**WHAT THE TASK REQUIRES**
Sort through the data and copy the lines holding the word "that".

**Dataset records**

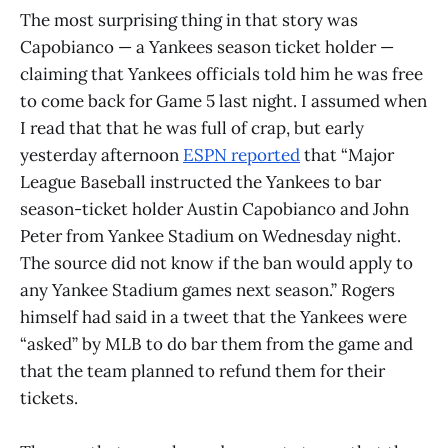
The most surprising thing in that story was
Capobianco — a Yankees season ticket holder —
claiming that Yankees officials told him he was free
to come back for Game 5 last night. I assumed when
I read that that he was full of crap, but early
yesterday afternoon
ESPN reported
that “Major
League Baseball instructed the Yankees to bar
season-ticket holder Austin Capobianco and John
Peter from Yankee Stadium on Wednesday night.
The source did not know if the ban would apply to
any Yankee Stadium games next season.” Rogers
himself had said in a tweet that the Yankees were
“asked” by MLB to do bar them from the game and
that the team planned to refund them for their
tickets.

**OUTPUT**
The most surprising thing in that story was
claiming that Yankees officials told him he was free
I read that that he was full of crap, but early
that “Major
himself had said in a tweet that the Yankees were
that the team planned to refund them for their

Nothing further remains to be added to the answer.